John and Yoko are no strangers to the fashion-show press release. Every time the world is in strife—which has become, sort of, always—the pair’s names seem to manifest in show notes as symbols for peaceful rebellion and love. Rarely does this work out for the clothes. But at MM6 the pair served as the perfect starting point for a collection that grappled with ideas of identity versus community and partnership versus individuality, culminating in a big-time, unstoppable feeling of togetherness.
Lennon and Ono’s “bed-in” was the stated starting point, all plush white sheets and pointed displays of protest, but it was the idea of a happy marriage of opposites that the MM6 design team took to heart. Tailored blazers were slashed at the sides to allow for cupcake layers of white tulle to spill out. Menswear-inspired suits collided with women’s lingerie details. (Though the collection is womens wear, some looks were shown on men and will be produced in men’s sizing.) Leather with cotton with denim with lace—it was a mash-up of opposites living in harmony that was, more than some other recent MM6 collections, especially reverent to the thoughtful, intentional work of the brand’s namesake. It was also especially lovely.

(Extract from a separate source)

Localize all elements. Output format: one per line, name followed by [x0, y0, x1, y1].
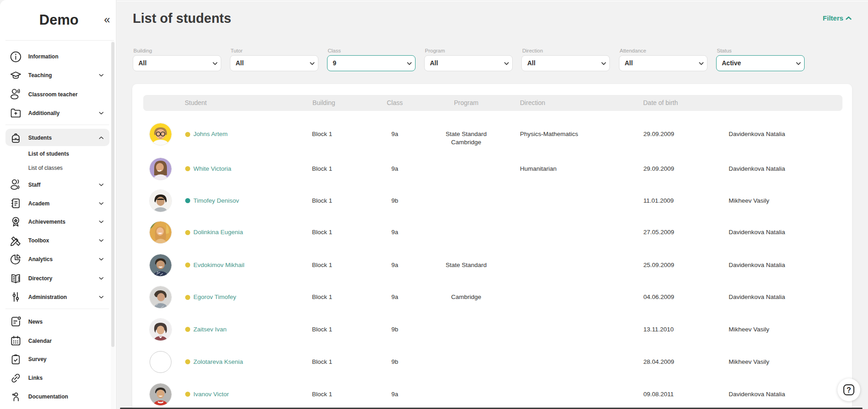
svg-text:?: ?: [847, 386, 851, 394]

But a streak of Margielaian irreverence cut against the pure prettiness of the garments. Boots were made with tin-can heels, and sweatshirts were sprayed with Just Margiela, inspired by the way cars are decorated for just-married couples. Other graphics included a Better Half hoodie and a bouquet of roses superimposed on a circle dress—be your own better half and be your own bouquet, they seemed to say. Maybe the big message here was that for all the unity and community we strive for, sometimes you just gotta be the star of your own show. As each model high-speed strutted through a former railway station in Milan carrying her own portable speaker, pushing through crowds of gawkers sipping Prosecco, she seemed, finally, free. John and Yoko would have vibed.